The Closed Sicilian: 1.e4 c5 2.Nc3... d6 begins with 1.e4 c5 2.Nc3 Nc6 3.g3 g6 4.Bg2 Bg7 5.d3 d6 (ECO B25). With 635,582 games on record, the patterns below come from the largest practical sample available.
History and Notable Players
It arises from the Closed Sicilian: 1.e4 c5 2.Nc3... 3.g3. On the White side, Herbert Bastian (73 games), Boris V Spassky (62 games), Ilmars Starostits (59 games) top the database. Notable Black exponents: Istvan Csom (16 games), Ognjen Cvitan (14 games), Miso Cebalo (13 games).
Performance Across Rating Levels
Popularity and results vary sharply by rating level. At 1200 Elo, the opening shows up in 0.00% of games (4,075 samples). White scores 47.7%, Black 48.7%, draws 3.6%. Move up to 1800 Elo and the share shifts to 0.02%, with White winning 51.2% versus Black's 43.8%. Among 2500-rated players the line appears in 0.12% of games and draws spike to 8.8%, indicating tight preparation. Positions also become less sharp as level rises (sharpness 0.96 → 0.91).
Time Control Patterns
Time control matters here: blitz players reach for this opening more than others. In bullet, it appears in 0.01% of games (369,925); White wins 51.9%. Blitz shows 0.02% adoption across 582,232 games, White scoring 49.9%. In rapid, the share rises to 0.00% — 53,350 games, White 47.8%. White's score swings 4.1pp across formats, so time control isn't just a stylistic choice here — it shifts the actual results.

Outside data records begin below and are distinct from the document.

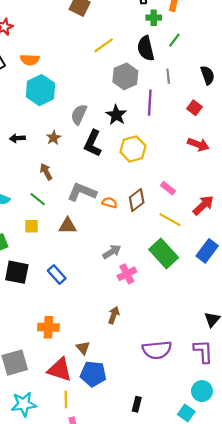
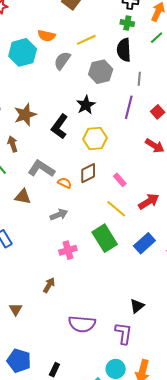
green cross: (154, 18) -> (127, 23), moved
green line: (174, 40) -> (157, 38), moved
orange semicircle: (30, 60) -> (46, 36), moved
cyan hexagon: (40, 90) -> (23, 52), moved
purple line: (150, 103) -> (129, 107), moved
gray semicircle: (79, 114) -> (62, 61), moved
brown star: (54, 138) -> (25, 115), size x1.6
brown diamond: (137, 200) -> (88, 173), moved
gray arrow: (112, 252) -> (59, 215), moved
blue pentagon: (93, 374) -> (19, 361), moved

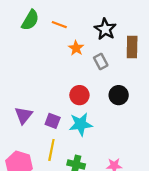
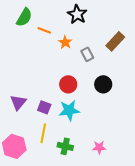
orange line: (59, 25) -> (44, 30), moved
black star: (105, 29) -> (77, 14), moved
brown rectangle: (132, 47) -> (115, 41), turned 42

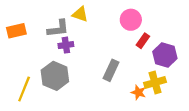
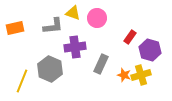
pink circle: (131, 20) -> (97, 18), moved
purple cross: (66, 45) -> (75, 47), moved, size x1.5
orange star: (139, 92) -> (124, 75), moved

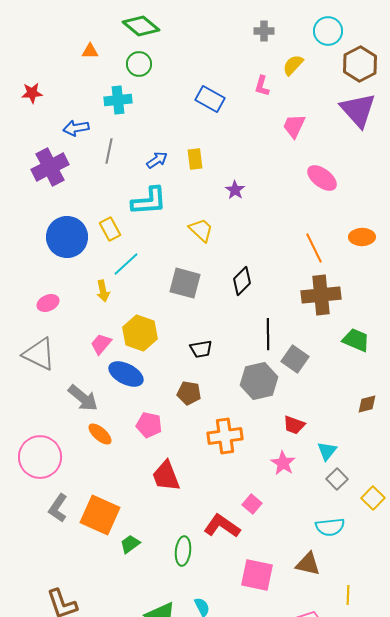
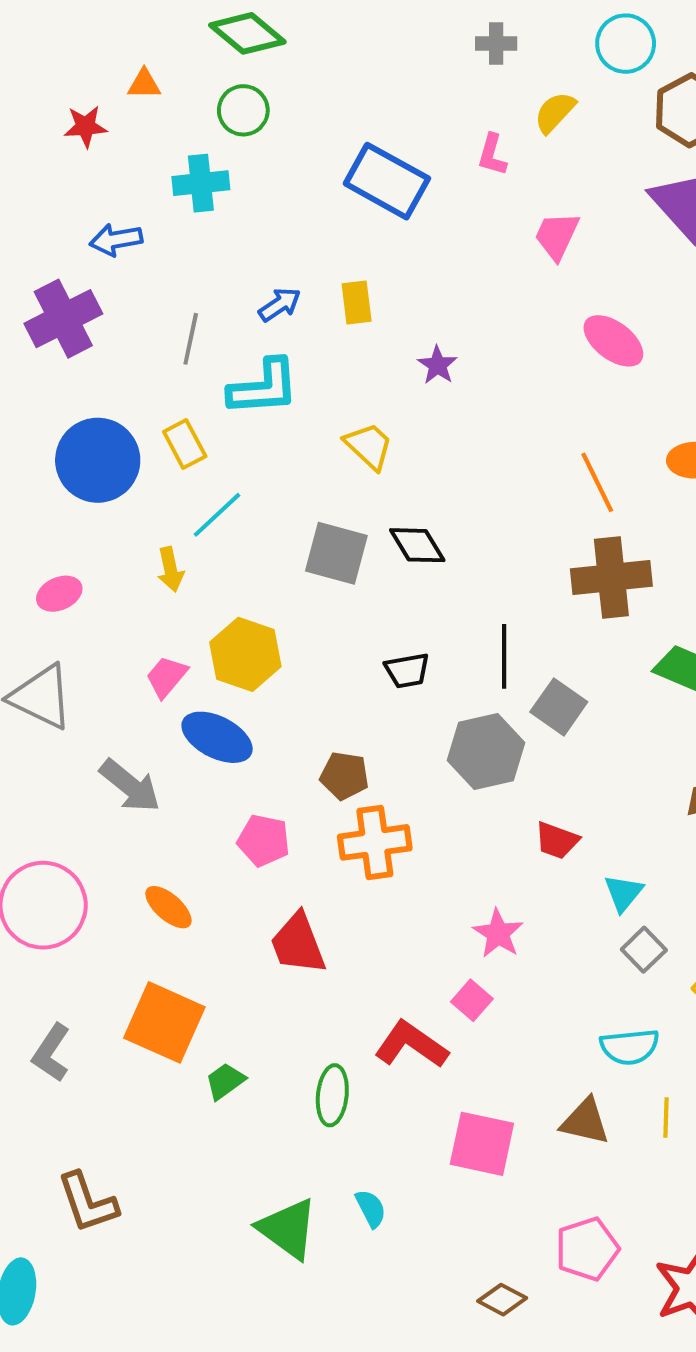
red star: (32, 93) -> (86, 126), moved
blue rectangle: (210, 99) -> (387, 181), size x1.4
gray line: (109, 151) -> (191, 339), moved
black diamond: (242, 281) -> (417, 545), moved, turned -76
black trapezoid: (201, 349) -> (407, 671), moved
orange ellipse: (100, 434) -> (168, 907), moved
orange cross: (225, 436) -> (375, 842), moved
pink star: (283, 463) -> (498, 933), moved
gray L-shape: (58, 508) -> (51, 1053), moved
yellow line: (348, 595) -> (666, 1118), moved

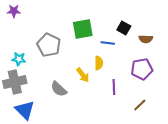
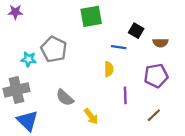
green square: (83, 29) -> (91, 16), moved
cyan star: (19, 59) -> (29, 59), moved
yellow arrow: (83, 75) -> (91, 116), moved

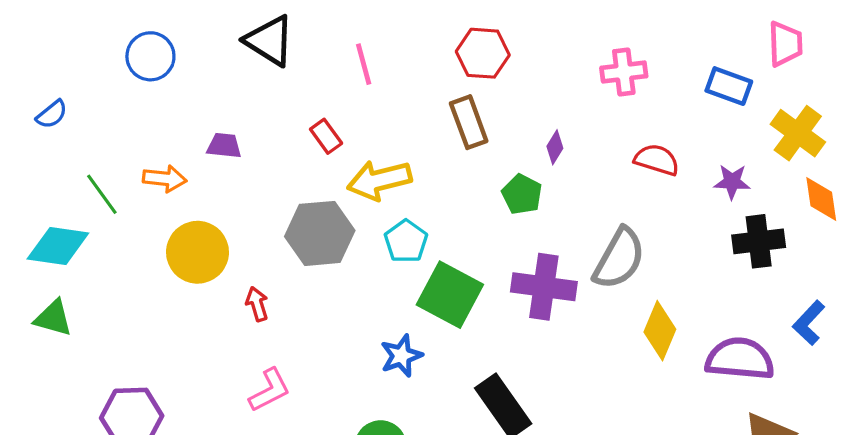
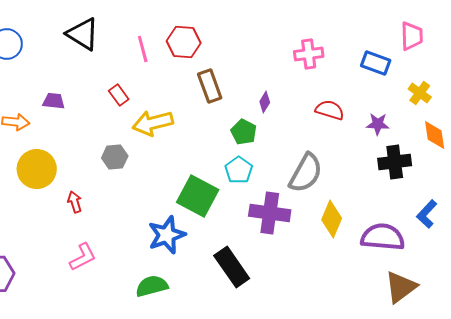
red hexagon: (483, 53) -> (184, 42), moved
yellow cross: (798, 133) -> (420, 93), size x0.7
gray hexagon: (320, 233) -> (115, 157), size x0.6
cyan pentagon: (406, 241) -> (239, 170), moved
purple cross: (544, 287) -> (270, 213), moved
blue star: (401, 356) -> (167, 235), size x1.4

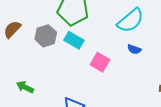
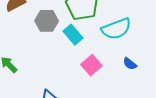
cyan semicircle: (130, 21) -> (116, 29), moved

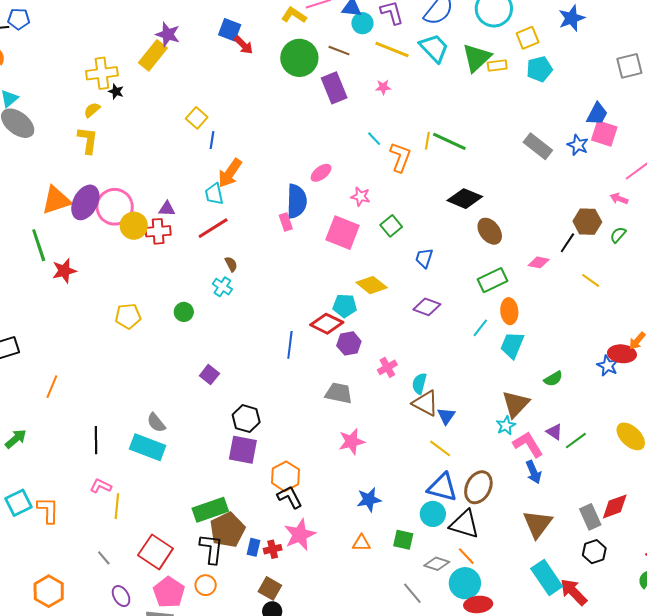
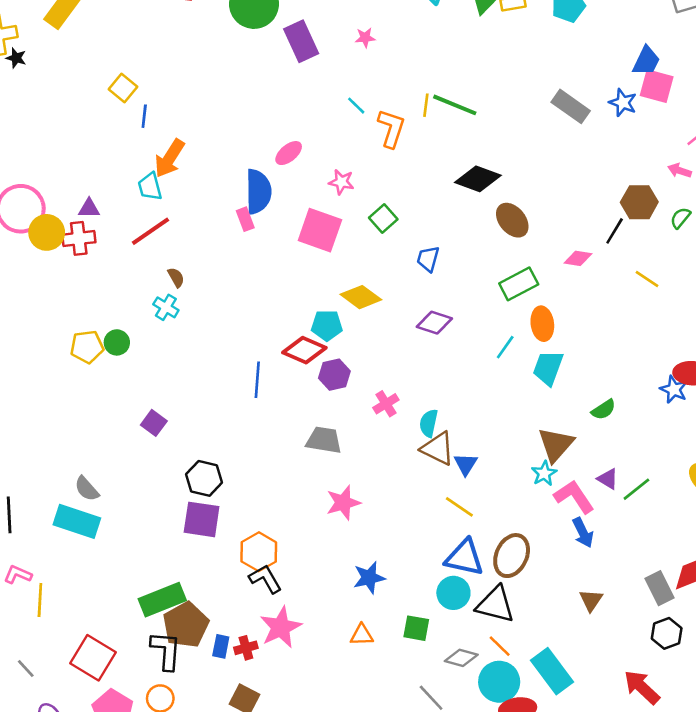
yellow pentagon: (128, 316) -> (87, 347), moved
brown triangle: (538, 524) -> (591, 600), size x0.6
cyan rectangle: (547, 577) -> (552, 671), moved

Move Diversity and Theory Depth
What players actually play after the opening moves depends heavily on rating. At 1200 Elo, the top reply is Be3, played 27.4% of the time. There are 5 other moves seeing meaningful share, and 65.8% of games stick to established theory. Entropy: 2.79. By 2500, Be3 dominates at 58.8% of replies; only 3 viable alternatives remain and 91.8% of moves are theory. Entropy drops to 1.72. The narrowing is significant — strong players consolidate around a small set of best moves, while amateurs scatter across many plausible-looking options.
Historical Trends
Tracking the Closed Sicilian: 1.e4 c5 2.Nc3... d6 year over year shows a clear story. Adoption peaked in 2020 at 0.02% (111,795 games). By 2025 it sits at 0.01% — a 83% shift overall, leaving the line on the rise.
Main Lines and Variations
From the position after 1.e4 c5 2.Nc3 Nc6 3.g3 g6 4.Bg2 Bg7 5.d3 d6, the recognised continuations are:
Each branch leads to a different middlegame character — the resulting pawn structure decides what kind of game you get.
Common Mistakes
- Drifting away from main theory — At 400 Elo, theory adherence sits at 55.9% — versus 91.1% at 2000. The most popular deviation is Nf3 (played 19.7% of the time at 400, much less so up top). It looks fine but quietly hands the better-prepared side an edge.
- Neglecting development — Extra pawn moves in the opening are tempting, especially when you "know the moves". Developing a piece each turn is the simple correction.
- Ignoring the kingside attack — In sharp Sicilian lines, White typically castles long and pushes the h-pawn. Without your own counterplay on the queenside or in the centre, White's attack lands first.